NATO Spokesperson Oana Lungescu said on Sunday:
NATO Allies have repeatedly raised their concerns about Russia's lack of respect for its international commitments, including for the Intermediate-Range Nuclear Forces Treaty, which was concluded in 1987 between the United States and the Soviet Union. At the NATO Summit in July [in Brussels], Allies stressed that the United States is in compliance with its obligations under the INF Treaty, while a pattern of behavior over many years has led to widespread doubts about Russian compliance.
The spokesperson continued, referencing Russia's recently unveiled Novator 9M729 system:
After years of denials and obfuscation, Russia recently acknowledged the existence of the missile system without providing the necessary transparency and explanation. In the absence of any credible answer from Russia on this new missile, Allies believe that the most plausible assessment would be that Russia is in violation of the INF Treaty.

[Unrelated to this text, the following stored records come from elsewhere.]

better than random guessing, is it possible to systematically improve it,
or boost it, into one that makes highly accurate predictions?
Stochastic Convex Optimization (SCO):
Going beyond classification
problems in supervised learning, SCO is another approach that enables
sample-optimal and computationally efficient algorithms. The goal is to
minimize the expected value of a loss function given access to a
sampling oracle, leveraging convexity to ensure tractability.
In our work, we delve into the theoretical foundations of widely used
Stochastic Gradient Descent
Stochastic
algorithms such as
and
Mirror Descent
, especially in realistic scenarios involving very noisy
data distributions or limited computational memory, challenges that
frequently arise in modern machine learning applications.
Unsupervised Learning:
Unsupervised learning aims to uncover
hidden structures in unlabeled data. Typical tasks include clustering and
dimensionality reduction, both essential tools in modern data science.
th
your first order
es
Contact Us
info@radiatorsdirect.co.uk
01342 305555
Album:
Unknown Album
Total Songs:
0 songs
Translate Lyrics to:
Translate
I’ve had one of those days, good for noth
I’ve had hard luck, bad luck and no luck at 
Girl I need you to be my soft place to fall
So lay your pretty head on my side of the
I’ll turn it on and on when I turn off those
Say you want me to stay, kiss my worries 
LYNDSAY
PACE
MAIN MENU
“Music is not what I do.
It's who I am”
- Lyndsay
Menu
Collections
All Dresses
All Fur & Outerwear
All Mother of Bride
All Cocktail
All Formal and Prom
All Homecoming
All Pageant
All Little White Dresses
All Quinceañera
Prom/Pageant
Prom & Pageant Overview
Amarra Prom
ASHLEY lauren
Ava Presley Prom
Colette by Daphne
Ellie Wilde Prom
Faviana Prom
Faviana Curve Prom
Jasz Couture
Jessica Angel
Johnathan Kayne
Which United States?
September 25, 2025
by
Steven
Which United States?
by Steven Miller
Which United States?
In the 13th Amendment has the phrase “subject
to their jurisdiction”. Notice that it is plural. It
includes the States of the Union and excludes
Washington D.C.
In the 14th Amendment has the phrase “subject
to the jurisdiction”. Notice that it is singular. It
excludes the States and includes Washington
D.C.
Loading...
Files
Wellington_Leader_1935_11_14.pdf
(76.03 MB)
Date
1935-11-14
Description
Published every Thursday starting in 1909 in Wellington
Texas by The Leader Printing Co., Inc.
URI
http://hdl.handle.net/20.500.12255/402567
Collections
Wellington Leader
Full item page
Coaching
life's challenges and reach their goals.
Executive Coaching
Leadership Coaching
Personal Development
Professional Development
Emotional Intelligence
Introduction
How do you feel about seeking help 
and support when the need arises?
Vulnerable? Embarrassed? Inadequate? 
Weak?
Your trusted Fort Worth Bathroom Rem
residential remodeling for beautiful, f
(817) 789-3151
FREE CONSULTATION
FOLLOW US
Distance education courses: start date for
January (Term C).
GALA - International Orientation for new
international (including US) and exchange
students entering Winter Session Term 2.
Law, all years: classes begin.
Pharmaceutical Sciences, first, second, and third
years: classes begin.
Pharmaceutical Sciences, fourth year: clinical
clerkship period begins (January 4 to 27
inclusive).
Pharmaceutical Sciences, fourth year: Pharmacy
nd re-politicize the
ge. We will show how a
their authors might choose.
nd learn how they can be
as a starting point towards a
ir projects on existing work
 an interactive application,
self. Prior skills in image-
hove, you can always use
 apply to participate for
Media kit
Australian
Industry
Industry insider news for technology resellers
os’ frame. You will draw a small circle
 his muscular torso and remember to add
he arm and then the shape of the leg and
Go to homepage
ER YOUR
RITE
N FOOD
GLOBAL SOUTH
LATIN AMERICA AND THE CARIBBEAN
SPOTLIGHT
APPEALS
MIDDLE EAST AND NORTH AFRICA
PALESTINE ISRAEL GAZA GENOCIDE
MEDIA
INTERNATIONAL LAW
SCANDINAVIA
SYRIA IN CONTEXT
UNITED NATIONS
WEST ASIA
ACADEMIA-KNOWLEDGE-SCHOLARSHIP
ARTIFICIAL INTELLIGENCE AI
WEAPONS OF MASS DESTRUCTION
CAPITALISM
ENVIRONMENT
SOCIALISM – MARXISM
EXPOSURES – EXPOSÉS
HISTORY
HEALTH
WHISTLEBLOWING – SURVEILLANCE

President Trump had said Saturday after a campaign rally in Elko, Nevada: "We’re not going to let them violate a nuclear agreement,” and indicated, “We’re going to terminate the agreement."
In a report that undoubtedly further complicated John Bolton's weekend trip to Moscow, the Guardian revealed on Friday that the national security advisor - in what some described as an overreach of the position's typical role - had been pushing Trump to abandon the Intermediate Range Nuclear Forces Treaty.
The announcement comes after the U.S. had been warning Russia it could resort to strong countermeasures unless Moscow complies with international commitments to arms reduction under the Intermediate-Range Nuclear Forces Treaty, a pact struck in the 1980s.
When first signed by President Ronald Reagan and Soviet leader Mikhail Gorbachev following their historic 1986 meeting, the INF was touted as an important deescalation of tensions between the two superpowers. But it has since become a flashpoint in the increasingly strained relationship between the US and Russia, as both sides have accused the other of violating its terms.